A “butterfly hug” is a therapeutic self-soothing technique used in Eye Movement Desensitization and Reprocessing (EMDR) therapy, which was developed by Francine Shapiro in the 1980s. EDMR is used to treat anxiety and trauma, and one of its calling cards is a technique called “bilateral stimulation,” by which you work to engage either hemisphere of the brain and mitigate the effects of stress.

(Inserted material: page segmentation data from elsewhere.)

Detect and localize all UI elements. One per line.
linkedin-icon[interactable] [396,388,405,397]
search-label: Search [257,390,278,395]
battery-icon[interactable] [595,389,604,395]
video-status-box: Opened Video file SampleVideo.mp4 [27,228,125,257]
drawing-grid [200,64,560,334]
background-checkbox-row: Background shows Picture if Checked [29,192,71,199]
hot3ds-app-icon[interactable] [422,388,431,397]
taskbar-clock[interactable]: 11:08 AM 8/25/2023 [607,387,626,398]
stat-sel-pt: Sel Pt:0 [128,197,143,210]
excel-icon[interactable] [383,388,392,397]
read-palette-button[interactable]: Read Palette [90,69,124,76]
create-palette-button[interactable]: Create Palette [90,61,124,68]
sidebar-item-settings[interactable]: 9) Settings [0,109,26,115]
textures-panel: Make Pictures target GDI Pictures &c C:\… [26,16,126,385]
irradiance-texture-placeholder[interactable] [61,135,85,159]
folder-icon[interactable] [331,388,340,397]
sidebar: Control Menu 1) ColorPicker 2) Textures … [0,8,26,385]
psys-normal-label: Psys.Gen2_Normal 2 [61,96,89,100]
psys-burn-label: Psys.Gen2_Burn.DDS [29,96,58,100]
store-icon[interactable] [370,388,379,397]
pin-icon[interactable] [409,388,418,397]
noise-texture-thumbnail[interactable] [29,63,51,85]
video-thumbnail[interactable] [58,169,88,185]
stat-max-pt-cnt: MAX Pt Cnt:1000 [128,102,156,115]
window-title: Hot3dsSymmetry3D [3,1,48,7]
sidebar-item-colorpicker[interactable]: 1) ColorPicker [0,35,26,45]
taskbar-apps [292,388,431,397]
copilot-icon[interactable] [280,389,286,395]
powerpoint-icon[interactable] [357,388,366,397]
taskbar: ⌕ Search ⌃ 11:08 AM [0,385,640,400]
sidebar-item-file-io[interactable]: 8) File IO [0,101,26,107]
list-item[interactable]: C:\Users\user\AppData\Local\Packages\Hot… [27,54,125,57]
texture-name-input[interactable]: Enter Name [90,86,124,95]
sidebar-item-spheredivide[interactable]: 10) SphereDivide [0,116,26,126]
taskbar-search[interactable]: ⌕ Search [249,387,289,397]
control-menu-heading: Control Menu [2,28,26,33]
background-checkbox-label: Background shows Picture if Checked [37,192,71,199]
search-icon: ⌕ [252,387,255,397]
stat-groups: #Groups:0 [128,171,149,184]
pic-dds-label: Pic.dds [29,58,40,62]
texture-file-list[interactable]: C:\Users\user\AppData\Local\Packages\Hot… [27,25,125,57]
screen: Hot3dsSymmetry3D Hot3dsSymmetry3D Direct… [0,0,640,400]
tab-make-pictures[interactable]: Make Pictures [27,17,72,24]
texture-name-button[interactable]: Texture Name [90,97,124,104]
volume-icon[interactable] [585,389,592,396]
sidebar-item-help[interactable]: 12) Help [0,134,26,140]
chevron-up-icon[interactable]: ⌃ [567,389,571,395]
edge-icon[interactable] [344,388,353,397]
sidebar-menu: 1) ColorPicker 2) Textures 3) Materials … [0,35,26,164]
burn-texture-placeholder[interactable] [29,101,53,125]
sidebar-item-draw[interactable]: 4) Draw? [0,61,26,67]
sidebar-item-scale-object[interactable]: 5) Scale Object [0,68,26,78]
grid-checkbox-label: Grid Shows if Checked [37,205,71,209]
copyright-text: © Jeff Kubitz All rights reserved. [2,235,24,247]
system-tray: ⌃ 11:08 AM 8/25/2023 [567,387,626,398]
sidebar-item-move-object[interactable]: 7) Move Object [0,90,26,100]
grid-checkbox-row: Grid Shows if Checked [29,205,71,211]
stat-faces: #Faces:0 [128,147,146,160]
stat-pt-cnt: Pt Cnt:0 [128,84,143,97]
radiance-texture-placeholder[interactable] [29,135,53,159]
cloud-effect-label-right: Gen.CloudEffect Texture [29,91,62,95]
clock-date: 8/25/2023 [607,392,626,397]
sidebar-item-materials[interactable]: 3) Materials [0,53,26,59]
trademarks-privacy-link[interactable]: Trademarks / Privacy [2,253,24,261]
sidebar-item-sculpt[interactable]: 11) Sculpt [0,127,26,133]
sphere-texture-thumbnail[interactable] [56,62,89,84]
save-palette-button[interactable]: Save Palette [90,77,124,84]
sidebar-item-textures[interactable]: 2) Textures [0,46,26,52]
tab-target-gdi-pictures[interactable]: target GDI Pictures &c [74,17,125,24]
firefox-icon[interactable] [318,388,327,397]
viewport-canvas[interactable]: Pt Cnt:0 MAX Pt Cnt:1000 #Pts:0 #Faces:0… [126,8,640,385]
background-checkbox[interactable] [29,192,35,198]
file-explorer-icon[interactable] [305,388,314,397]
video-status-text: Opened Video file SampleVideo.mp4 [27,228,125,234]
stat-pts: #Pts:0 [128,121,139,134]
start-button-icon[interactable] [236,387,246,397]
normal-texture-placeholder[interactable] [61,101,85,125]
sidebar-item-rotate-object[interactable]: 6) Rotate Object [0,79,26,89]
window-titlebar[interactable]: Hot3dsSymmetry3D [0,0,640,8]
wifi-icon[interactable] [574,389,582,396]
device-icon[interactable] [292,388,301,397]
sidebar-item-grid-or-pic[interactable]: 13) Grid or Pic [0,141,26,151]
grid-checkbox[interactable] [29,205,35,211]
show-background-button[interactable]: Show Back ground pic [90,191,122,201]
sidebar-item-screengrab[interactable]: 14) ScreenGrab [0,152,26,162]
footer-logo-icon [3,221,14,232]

A butterfly hug is one example of bilateral stimulation. Here’s how to do it:

  • Cross your arms: Place your arms across your chest so that your hands reach your shoulders, forming a “butterfly” with your arms and hands.
  • Alternate taps: Gently tap each shoulder in an alternating rhythm. As you tap, consider closing your eyes and focusing on your breath or a soothing memory.
  • Just breathe: Breathe deeply and focus on the sensation of the taps. The rhythm should be soothing and grounding.

Why Does It Work?

While bilateral stimulation hasn’t been rigorously tested in studies, it recruits a number of processes we know are helpful for (a) fostering focus and calm in the moment or (b) processing difficult memories over time. It’s mindful, it involves breath and it encourages a well-earned break from whatever you’re doing.

Others things we like about it: self-embrace is really lovely. We should all do it more. Also, butterfly hugs are accessible and (obviously) free. And finally, they’re modifiable — if you’re self-conscious about doing them at work, try hugging yourself down around your midsection and tapping your elbows. Or sit there and breathe for a bit while tapping your knees.

It’s not magic — it’s just a rare chance to tap into the body’s autonomic system and take back a little bit of control, especially on those days where you feel like you have anything but.